Plundering the ‘Gold Mine’: How This Adtech Firm Manages Massive Amounts of Data at Scale

by Stephen Ostrowski

May 21, 2020

60 billion raw events.

Around a million events per second.

A petabyte of data.

That’s what Kyle Kincaid estimates his team ingests daily at adtech firm Viant. Clearly, a deficiency of data isn’t an obstacle for the Irvine-based company; instead, it’s wrapping their head around it.

“We have 250 million users and 700 million different devices,” said Kincaid, the director of software engineering at Viant. “For us, it’s about understanding what impression opportunities are really going to drive revenue for our clients.”

That volume is reflective of the growth of the real-time bidding industry. To wit: Markets and Reports valued the market at $6.6 billion in 2019 and expects it to soar to $27.2 billion by 2024.

Viant's la offices.

“With the introduction of real-time bidding, there are just explosions of events that create gigantic amounts of data,” said Pratik Patil, manager of software engineering. “Now that we have this data, which is literally a gold mine sitting around in storage, everybody wants to use it. People want more and more data, and they want the results very quickly.”

To utilize the treasure trove of data, Viant’s operations team must ensure that the infrastructure in place can process efficiently while remaining cost- and security-conscious, said VP of Technology Operations Lee Sautia.

“This large amount of data definitely puts a strain on infrastructure at some point,” Sautia said.

But Viant’s kept up, processing more data last year than in the previous 19 years, according to the company. How? As Kincaid, Patil and Sautia explained, it’s the byproduct of a multi-year initiative to develop internal tools, shift to the cloud and leverage the power of automation.

What’s the data you’re looking at, and where is it coming from?

Kincaid: On the real-time bidding (RTB) end, we have about 60 billion raw events per day, roughly about a million per second. The total data size, unfiltered, is close to a petabyte. The first stage of that is really just a reduction of data for attributes that we or the clients may be interested in. We take it from a petabyte down to about 60 terabytes. It’s that first ingestion of the runtime data, which is based on open RTB data describing our impression opportunities. We’re then generating a number of aggregations off of that data and deriving reports from it.

Patil: Kyle’s team’s ad data, about 60 terabytes in daily size, is the source for my projects. We have a lot of integration with other external partners, where we get the data from on a daily, weekly or monthly basis. That roughly adds about a few terabytes of external other monthly loads. A lot of data integration comes separate from the ad-serving input.

Sautia: Over the past year, we’ve worked to provide more of an automation platform with respect to infrastructure. The goal at some point is hopefully making it self-serve. We definitely surpassed the projections of how much data we were going to be saving.

Power Users

What’s in a name?
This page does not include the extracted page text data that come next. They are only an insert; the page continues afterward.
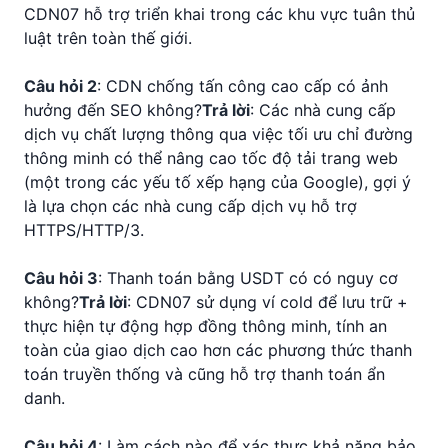
CDN07 hỗ trợ triển khai trong các khu vực tuân thủ
luật trên toàn thế giới.
Câu hỏi 2
: CDN chống tấn công cao cấp có ảnh
hưởng đến SEO không?
Trả lời
: Các nhà cung cấp
dịch vụ chất lượng thông qua việc tối ưu chỉ đường
thông minh có thể nâng cao tốc độ tải trang web
(một trong các yếu tố xếp hạng của Google), gợi ý
là lựa chọn các nhà cung cấp dịch vụ hỗ trợ
HTTPS/HTTP/3.
Câu hỏi 3
: Thanh toán bằng USDT có có nguy cơ
không?
Trả lời
: CDN07 sử dụng ví cold để lưu trữ +
thực hiện tự động hợp đồng thông minh, tính an
toàn của giao dịch cao hơn các phương thức thanh
toán truyền thống và cũng hỗ trợ thanh toán ẩn
danh.
Câu hỏi 4
: Làm cách nào để xác thực khả năng bảo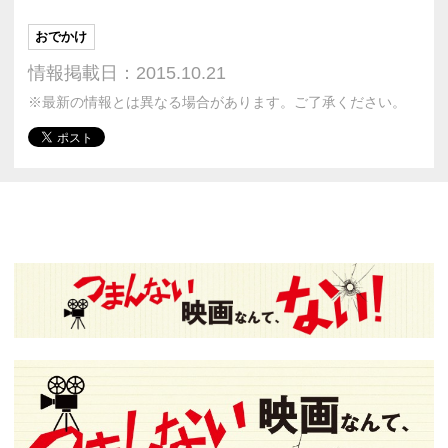
おでかけ
情報掲載日：2015.10.21
※最新の情報とは異なる場合があります。ご了承ください。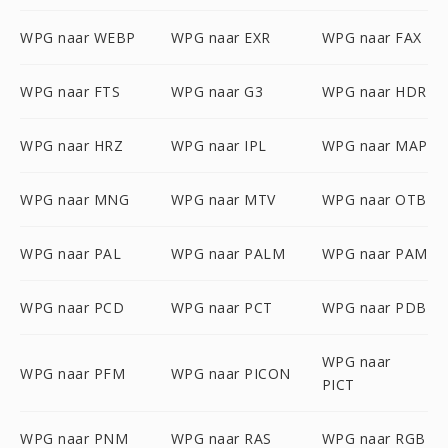
WPG naar WEBP
WPG naar EXR
WPG naar FAX
WPG naar FTS
WPG naar G3
WPG naar HDR
WPG naar HRZ
WPG naar IPL
WPG naar MAP
WPG naar MNG
WPG naar MTV
WPG naar OTB
WPG naar PAL
WPG naar PALM
WPG naar PAM
WPG naar PCD
WPG naar PCT
WPG naar PDB
WPG naar
WPG naar PFM
WPG naar PICON
PICT
WPG naar PNM
WPG naar RAS
WPG naar RGB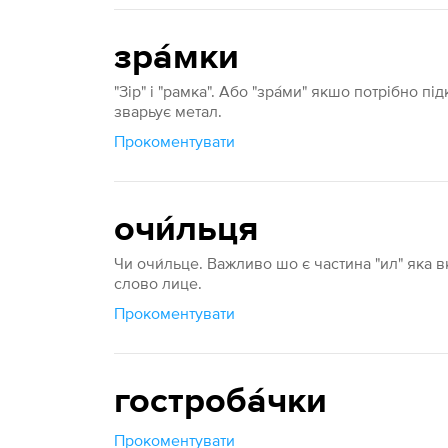
зра́мки
"Зір" і "рамка". Або "зра́ми" якшо потрібно п
зварьує метал.
Прокоментувати
очи́льця
Чи очи́льце. Важливо шо є частина "ил" яка 
слово лице.
Прокоментувати
гостроба́чки
Прокоментувати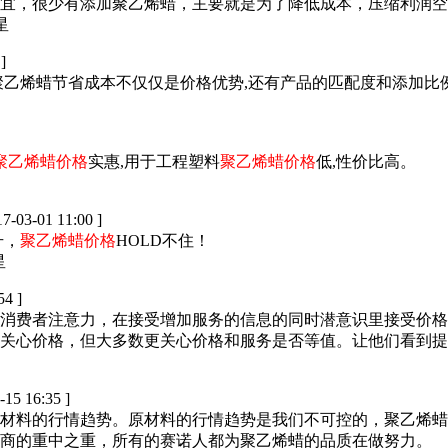
宜，很少有添加聚乙烯蜡，主要就是为了降低成本，压缩利润空
]
聚乙烯蜡节省成本不仅仅是价格优势,还有产品的匹配度和添加比
聚乙烯蜡价格
实惠,用于工程塑料
聚乙烯蜡价格
低,性价比高。
17-03-01 11:00 ]
升，
聚乙烯蜡价格
HOLD不住！
54 ]
消费者注意力，在接受增加服务的信息的同时潜意识里接受价
关心价格，但大多数更关心价格和服务是否等值。让他们看到提
-15 16:35 ]
材料的行情趋势。原材料的行情趋势是我们不可控的，聚乙烯蜡
商的重中之重，所有的赛诺人都为聚乙烯蜡的品质在做努力。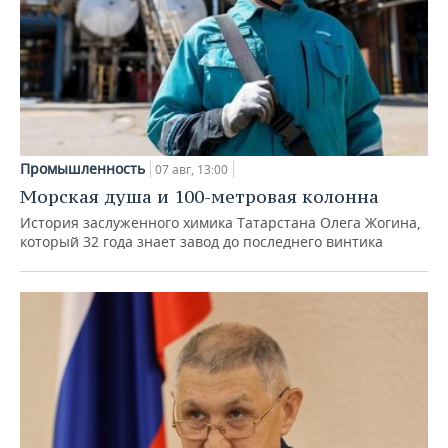
Промышленность
07 авг, 13:00
Морская душа и 100-метровая колонна
История заслуженного химика Татарстана Олега Жогина,
который 32 года знает завод до последнего винтика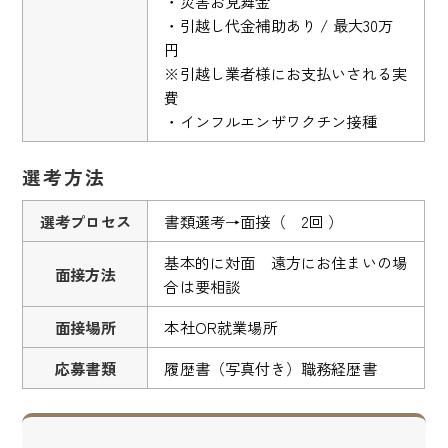
・災害お見舞金
・引越し代金補助あり / 最大30万
円
※引越し業者様にお支払いされる実
費
・インフルエンザワクチン接種
選考方法
選考プロセス
書類選考→面接（ 2回 ）
基本的に対面 遠方にお住まいの場
面接方法
合は要相談
面接場所
本社OR就業場所
応募書類
履歴書（写真付き）職務経歴書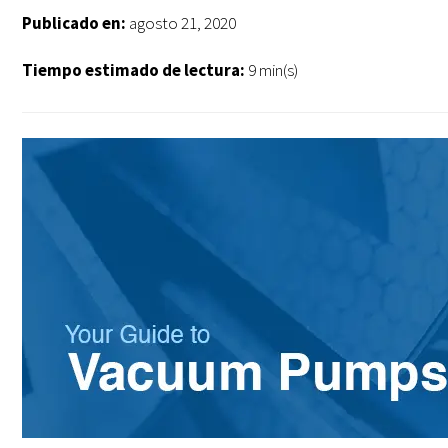
Publicado en:
agosto 21, 2020
Tiempo estimado de lectura:
9 min(s)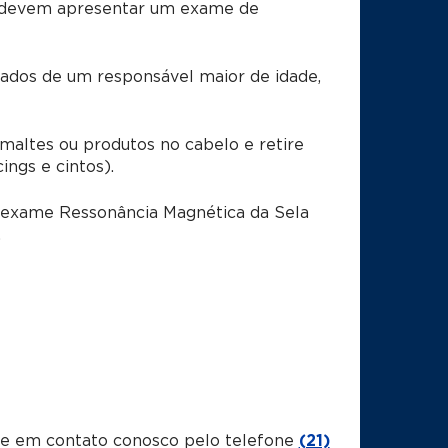
 devem apresentar um exame de
dos de um responsável maior de idade,
ltes ou produtos no cabelo e retire
ings e cintos).
o exame Ressonância Magnética da Sela
.
tre em contato conosco pelo telefone
(21)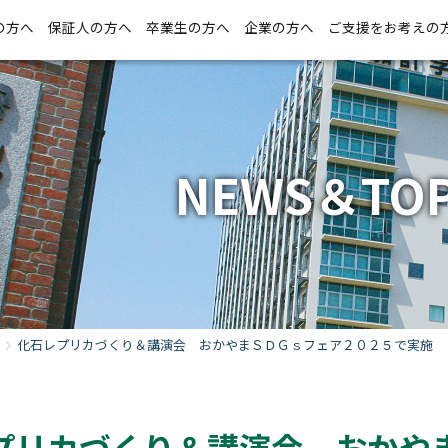
の方へ
保証人の方へ
卒業生の方へ
企業の方へ
ご支援をお考えの
NEWS＆TOP
化石レプリカづくり＆講演会 おかやまＳＤＧｓフェア２０２５で実施
プリカづくり＆講演会 おかや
For Viant, it used to be advertisementbanners.com — the company’s initial name when they launched in 1999. With more than two decades of industry experience, Viant’s leveraged a robust amount of data to inform a “people-based advertising” approach delivering relevant and targeted advertising to consumers. The company’s cloud-based data lake connects marketers with data points on more than 1 billion user profiles and other sources.

What facilitated the increased data processing output?
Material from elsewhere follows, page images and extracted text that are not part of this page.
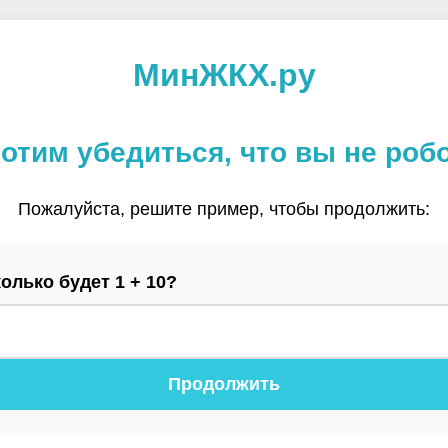
МинЖКХ.ру
отим убедиться, что вы не роб
Пожалуйста, решите пример, чтобы продолжить:
олько будет 1 + 10?
Продолжить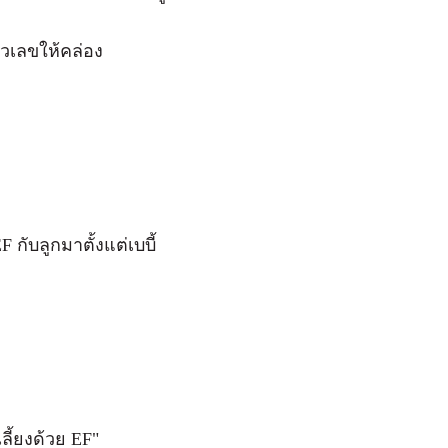
ัวเลขให้คล่อง
กับลูกมาตั้งแต่เบบี้
เลี้ยงด้วย EF"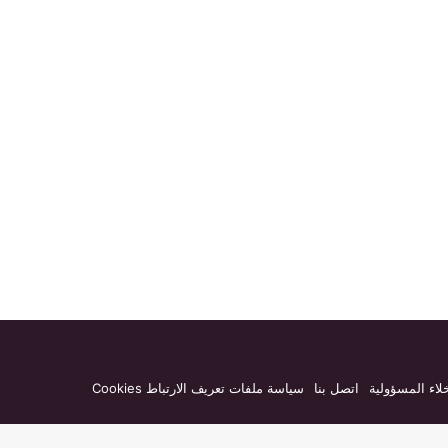
لاء المسؤولية
اتصل بنا
سياسة ملفات تعريف الارتباط Cookies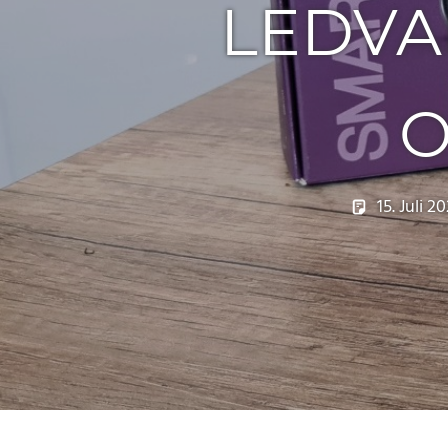
LEDVA
O
15. Juli 2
Kincaid: We used to operate with a data warehousing team through which all reporting went. We slowly transitioned from this black-box reporting model — which had a very long turnover time for integrating new data and generating new reports — to something much more self-service. Anyone within the company could use the tools that we’ve developed, Magnus and Goliath, to gain insight into whatever aspect of the data they’re interested in.

Patil: Previously, when you submitted a job to the data warehouse team, it would take around 24 hours to get the data back. With the introduction of new internal tools like potens.io and data lake platform (DLP), anyone from the company or outside clients can use these tools and get their data in seconds. All the teams want hands on the data because everybody’s doing some kind of advanced reporting. Once these tools were in place, the usage just exploded.

What internal teams helped facilitate these efforts?

Kincaid: Our data warehousing team, which built the tools that we’re using, and the business intelligence team, which is digging to find insightful, actionable data. We’ve had to make adjustments to our ingest pipeline. We have tools written by our architect to make data accessible in near real-time to everybody. We’ve consolidated into a single schema with one central data repository that everything goes off of.

Patil: In late 2015, Viant decided to go 100 percent cloud. The data warehouse team started building internal tools, while other teams went on figuring out how to optimize queries, how to optimize data jobs and how to ramp up on this new cloud infrastructure. Now, we are at an optimal pace for development.

What were some of the challenges you faced during this shift?

Kincaid: On the ingest side, we have about a petabyte of data that we have to move every day. We’ve got roughly 1,000 hosts that we need to pull all this data from. That was somewhat of a challenge trying to keep costs low, deal with infrastructure issues and get data efficiently into BigQuery. We had to write tools to allow us to transform data and efficiently stream into our primary log source.

Sautia: We weren’t able to move as fast initially because of our aging infrastructure platform. We were using outdated code pipelines, deployment methods and instance types in Amazon. As part of the infrastructure refresh, we redesigned building and shipping code from the ground up. All of that helped make swapping in newer and faster hardware easier, which in turn sped up our data pipeline.

Patil: Migrating to the cloud was a big challenge. We moved away from the traditional physical data centers, where you put in everything and it has a fixed cost. A lot of people in the company didn’t know how to optimize the queries. Teaching people how to first store the tables properly in the cloud — meaning how to partition the tables, how to cluster it — reduces costs drastically.

Automate early. It’s hard to automate a cloud infrastructure that’s already running.”

What advice would you have for any technologists looking to undertake a similar infrastructure shift?

Kincaid: Only build in-house what you absolutely need to. Leveraging cloud infrastructure has been a big win for us, as well as utilizing common schemas and really looking at the entire data pipeline.

Sautia: Automate early. It’s harder to automate cloud infrastructure that’s already running. If you can start out automating deployment of instances and managed technologies within the cloud platform, it makes life easier in the end.

Patil: Every cloud infrastructure resource, storage and query costs something. Knowing cloud optimizations early helps reduce these costs. With the cloud, a lot of tech debt goes away; you move from traditional architecture to event-based architecture, which streamlines processes. Having a data retention policy set very early on that is built into your product requirement goes a long way in saving costs.

Responses have been edited for length and clarity. Images via Viant.